And that's true, if you were in Hackney with Shystie, Scratchy or Lethal Bizzle for potential neighbours. But for a spotty teenager living in Suffolk, the small commuter town of Ipswich came closest, with its bang-average footie team, an identikit high street and regular trains to London, Norwich and Cambridge. It was more a conduit if anything, a stop off on the way to somewhere else.

That's where Hectic Squad came in.

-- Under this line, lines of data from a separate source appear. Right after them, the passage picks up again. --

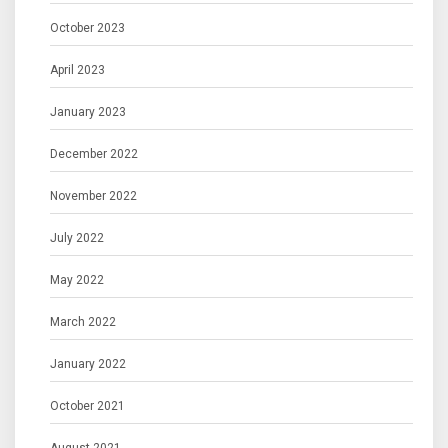
October 2023
April 2023
January 2023
December 2022
November 2022
July 2022
May 2022
March 2022
January 2022
October 2021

The grime five-piece, known individually as DO, Mousy, Mist, Guv and Gambler, were absolutely massive on Channel U. Their breakout single "What Do You Know Bout Ips", seemed like one of the channel's most popular tracks, and for someone like me who only knew Ipswich in vague terms of proximity, it suddenly gave the place a bit of musical credence in my eyes.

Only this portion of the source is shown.